INPUT RECORDS START

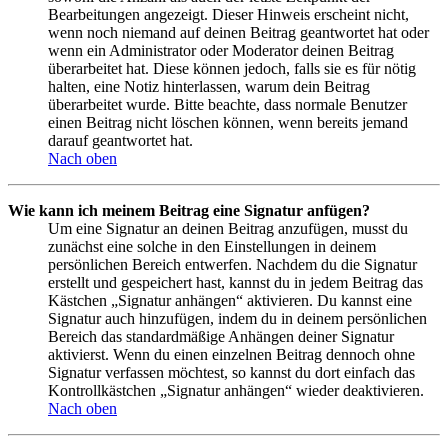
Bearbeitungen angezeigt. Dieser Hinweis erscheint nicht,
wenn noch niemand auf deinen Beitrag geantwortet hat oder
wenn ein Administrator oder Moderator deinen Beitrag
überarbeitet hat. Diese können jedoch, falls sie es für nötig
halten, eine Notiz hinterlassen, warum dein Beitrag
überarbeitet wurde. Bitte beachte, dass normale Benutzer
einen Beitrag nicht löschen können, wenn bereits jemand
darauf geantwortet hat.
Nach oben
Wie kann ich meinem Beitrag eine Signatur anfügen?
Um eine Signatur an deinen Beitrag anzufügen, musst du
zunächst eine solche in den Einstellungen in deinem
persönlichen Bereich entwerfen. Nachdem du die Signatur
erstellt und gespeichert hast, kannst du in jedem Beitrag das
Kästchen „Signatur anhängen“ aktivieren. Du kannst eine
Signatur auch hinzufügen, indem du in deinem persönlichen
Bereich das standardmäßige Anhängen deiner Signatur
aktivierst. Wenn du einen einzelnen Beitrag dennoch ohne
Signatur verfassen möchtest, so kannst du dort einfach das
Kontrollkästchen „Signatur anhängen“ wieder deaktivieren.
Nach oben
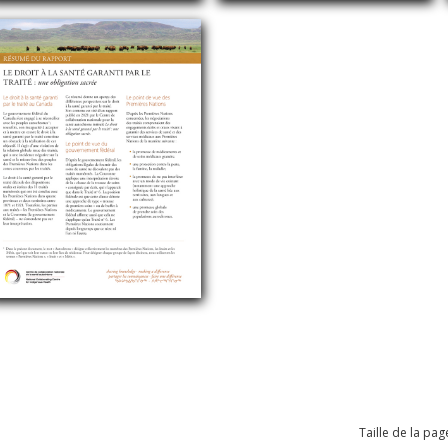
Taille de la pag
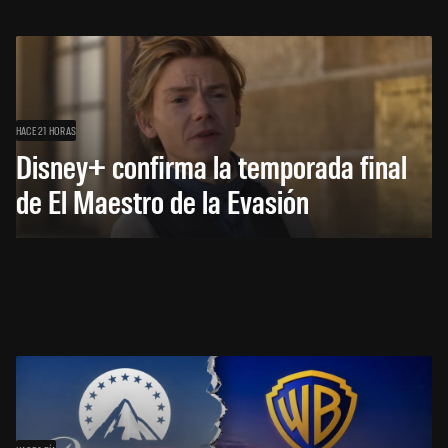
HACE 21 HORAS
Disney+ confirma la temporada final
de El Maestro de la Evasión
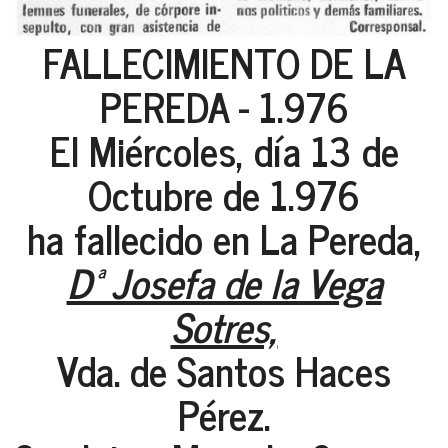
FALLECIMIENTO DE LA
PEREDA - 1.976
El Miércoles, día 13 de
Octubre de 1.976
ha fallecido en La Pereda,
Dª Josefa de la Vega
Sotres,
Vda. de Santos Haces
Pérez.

INPUT RECORDS END

§ WHAT YOU HAVE TO DO: Each line carrying the string "persönlichen" should be copied out from the entries.

§ RESULT:
persönlichen Bereich entwerfen. Nachdem du die Signatur
Signatur auch hinzufügen, indem du in deinem persönlichen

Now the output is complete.